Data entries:

- Opening Delimiter -

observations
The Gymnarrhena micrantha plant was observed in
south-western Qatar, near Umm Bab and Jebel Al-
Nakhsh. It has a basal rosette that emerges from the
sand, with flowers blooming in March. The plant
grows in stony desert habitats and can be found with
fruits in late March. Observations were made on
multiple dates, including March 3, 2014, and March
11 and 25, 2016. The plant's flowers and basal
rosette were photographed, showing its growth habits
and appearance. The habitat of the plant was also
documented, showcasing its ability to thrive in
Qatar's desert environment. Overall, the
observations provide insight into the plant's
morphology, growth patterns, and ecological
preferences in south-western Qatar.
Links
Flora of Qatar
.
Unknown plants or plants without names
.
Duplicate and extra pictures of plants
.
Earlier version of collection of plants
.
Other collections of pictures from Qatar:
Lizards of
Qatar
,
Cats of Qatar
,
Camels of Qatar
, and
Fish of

- Closing Delimiter -
- Opening Delimiter -

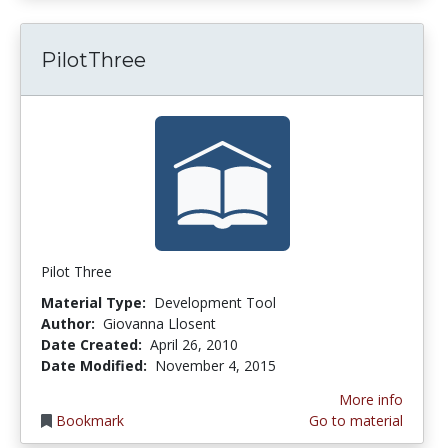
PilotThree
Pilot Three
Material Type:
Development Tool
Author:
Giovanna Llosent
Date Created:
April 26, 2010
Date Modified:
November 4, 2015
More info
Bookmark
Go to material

- Closing Delimiter -
- Opening Delimiter -

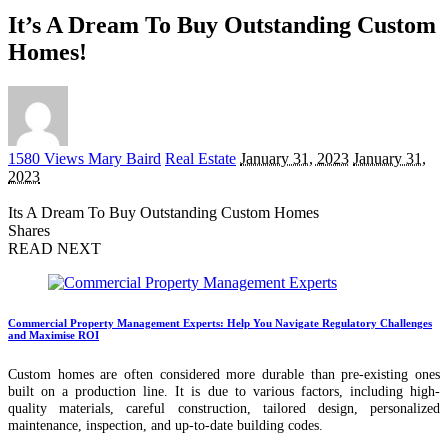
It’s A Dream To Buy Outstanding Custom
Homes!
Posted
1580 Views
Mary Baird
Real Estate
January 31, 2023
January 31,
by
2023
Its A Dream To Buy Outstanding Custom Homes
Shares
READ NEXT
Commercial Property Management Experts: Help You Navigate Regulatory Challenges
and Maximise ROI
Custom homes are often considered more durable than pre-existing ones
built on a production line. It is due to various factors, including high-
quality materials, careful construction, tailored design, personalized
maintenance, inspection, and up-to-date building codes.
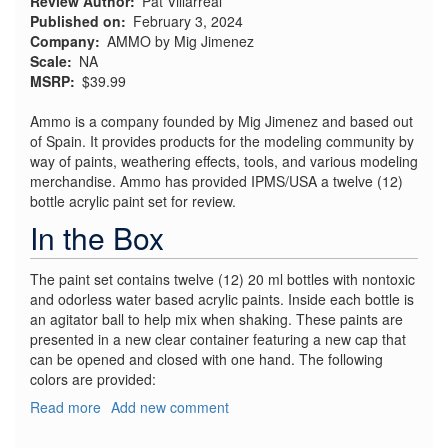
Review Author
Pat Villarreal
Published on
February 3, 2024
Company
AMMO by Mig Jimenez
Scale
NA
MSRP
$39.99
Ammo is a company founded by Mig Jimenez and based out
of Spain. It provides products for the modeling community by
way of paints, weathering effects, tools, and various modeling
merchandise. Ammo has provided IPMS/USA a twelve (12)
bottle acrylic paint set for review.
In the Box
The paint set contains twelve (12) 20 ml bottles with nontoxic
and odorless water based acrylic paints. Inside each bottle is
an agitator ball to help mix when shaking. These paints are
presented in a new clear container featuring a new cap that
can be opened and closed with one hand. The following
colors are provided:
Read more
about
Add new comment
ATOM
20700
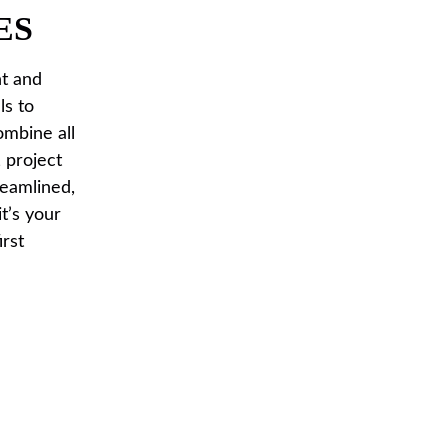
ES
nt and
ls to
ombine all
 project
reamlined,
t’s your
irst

- Closing Delimiter -

* **TASK**
Filter the entries above and copy only the lines that hold "south".

* **OUTPUT OF THE EXERCISE**
south-western Qatar, near Umm Bab and Jebel Al-
preferences in south-western Qatar.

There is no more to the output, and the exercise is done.